I honestly don’t think I could have done this, or enjoyed it as much, before our group began. I was constantly thinking creatively throughout the entire process and kept my eye on the prize the whole time. The next time I face what may seem like an insurmountable obstacle, I’ll just remember the deck!

A Poem by Emily Dickinson

The Props assist the House

Until the House is built

And then the Props withdraw

And adequate, erect,

The House support itself

And cease to recollect

The Augur and the Carpenter –

Just such a retrospect

Hath the perfected Life –

A Past of Plank and Nail

And slowness – then the scaffolds drop

Affirming it a Soul –

Participants' Reflections:

  • Thank you for your sharing. Very masculine! Just being a part of this group certainly expanded our decking. As you talked about making sure the foundation was there, and thinking out of the box and whatever else you described, it made me realize emotionally and in sharing with each other, we find our foundation over and over, return to our core, and think out of the box in many ways. I’m feeling that right now in a high Covid area with all of my closest friends vaccinated, and yet I have to pull out my masks today. It’s challenging to know I have to return, to trust being as flexible as when you had to wait on all the materials. This helped me. Thank you.

  • I appreciate your reading today. I am personally experiencing this as a result of Covid, as I’m part of a community planning services and providing leadership. I have to think totally out of the box. I needed the reminder that you said about patience, expectancy, and the pleasure that came from the whole experience. I tend to go to no pleasure, all work. Thank you.

  • Over and over I hear we learn from every experience, no matter the experience. I think it’s a great example of something you did by choice building your deck. It could have been arduous and littered with problems, but you rose up to a bird’s eye view and looked at it metaphorically. That has helped me so much with circumstances and situations in my life that are painful. I feel the pain. I respect my emotional needs, and remember to look at the bird’s eye view to see what is there. This is a great example of something challenging you faced looking outside the box.

  • Thank you. I appreciate you sharing your building story with us. I think what you’re saying is we think outside of the deck. We’ve talked in the group a lot about tools. You used literal tools and practical tools. The tools we’ve learned to use in this group are not hammers and screwdrivers. They certainly are practical tools we can use in our emotional lives, spiritual lives and so forth. I thought about how marvelous it is no matter how old we get, we can keep our brains active, healthy and creative. Then I thought about neurogenesis and maybe that enabled you to be creative in your process. It’s comforting to me I can still feel creative and it feels so good to create in the skillet or in art. Thank you for sharing your creativity.

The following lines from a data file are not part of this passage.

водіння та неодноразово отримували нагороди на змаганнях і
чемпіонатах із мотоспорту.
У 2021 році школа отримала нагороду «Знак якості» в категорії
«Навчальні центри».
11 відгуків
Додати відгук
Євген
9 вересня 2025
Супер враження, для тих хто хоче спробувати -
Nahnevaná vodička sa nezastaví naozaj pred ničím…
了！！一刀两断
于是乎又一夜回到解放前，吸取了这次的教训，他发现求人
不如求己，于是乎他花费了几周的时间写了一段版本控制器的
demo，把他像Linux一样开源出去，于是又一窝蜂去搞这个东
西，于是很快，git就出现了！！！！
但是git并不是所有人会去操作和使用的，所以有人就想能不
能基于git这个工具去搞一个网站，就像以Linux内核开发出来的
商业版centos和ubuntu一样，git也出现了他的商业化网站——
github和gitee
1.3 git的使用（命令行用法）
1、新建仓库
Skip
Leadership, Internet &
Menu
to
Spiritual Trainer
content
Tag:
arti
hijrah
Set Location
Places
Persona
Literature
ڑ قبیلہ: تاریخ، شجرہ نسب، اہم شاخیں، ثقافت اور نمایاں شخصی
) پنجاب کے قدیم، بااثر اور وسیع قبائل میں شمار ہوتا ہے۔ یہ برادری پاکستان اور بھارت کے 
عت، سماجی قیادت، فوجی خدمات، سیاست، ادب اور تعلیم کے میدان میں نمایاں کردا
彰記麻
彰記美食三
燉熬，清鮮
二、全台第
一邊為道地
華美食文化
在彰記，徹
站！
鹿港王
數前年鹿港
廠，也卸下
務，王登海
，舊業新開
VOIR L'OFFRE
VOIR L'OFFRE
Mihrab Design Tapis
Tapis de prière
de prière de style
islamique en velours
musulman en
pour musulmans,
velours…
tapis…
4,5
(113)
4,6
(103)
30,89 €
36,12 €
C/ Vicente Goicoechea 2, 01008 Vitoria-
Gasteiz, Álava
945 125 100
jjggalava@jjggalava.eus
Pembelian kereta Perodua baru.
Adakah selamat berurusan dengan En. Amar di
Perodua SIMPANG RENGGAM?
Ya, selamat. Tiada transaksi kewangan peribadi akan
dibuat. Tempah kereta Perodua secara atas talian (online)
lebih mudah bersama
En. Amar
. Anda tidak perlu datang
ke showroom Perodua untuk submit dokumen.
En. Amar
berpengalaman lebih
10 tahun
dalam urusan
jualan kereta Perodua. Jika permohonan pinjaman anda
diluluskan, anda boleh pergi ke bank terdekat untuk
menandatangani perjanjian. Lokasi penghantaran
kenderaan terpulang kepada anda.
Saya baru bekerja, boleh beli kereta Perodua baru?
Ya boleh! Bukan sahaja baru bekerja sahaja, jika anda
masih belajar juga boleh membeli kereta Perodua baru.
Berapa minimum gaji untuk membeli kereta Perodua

  • Wow, what a wonderful poem and reading. I love how you had bullet points. A beginner’s mind is something I go back to often. I look up to my father and brother and admire how they figure out how to manage. So often over the last year and a half I’ve had to rise to the occasion and deal with managing a large house on my own, the land on my own, and I’m doing it. I’m grateful as it made me more responsible. The Dickinson poem talks about the home having a soul. I am my house. I am my land. I have grown through the process taking on the responsibility.

  • Thank you for your reading. What it reminds me of is another topic we had recently, paying attention to our intention. I’ve had this intention lately to purge out belongings. I want to stay on course. Thank you for your encouragement. You stayed focused on your intention by sharing a great example and the inspiration.

  • I hope you all have a gentle day, find yourselves looking at the bigger picture. Raise yourself up to the bird’s eye view and know choosing words, we can shore up our foundation or we can limit it. By using words, setting an intention, visualizing, by wanting something greater, better, more solid builds a sturdier foundation. All of it helps, all created by our words we choose and our belief systems. Have a gentle day. We will be here tomorrow.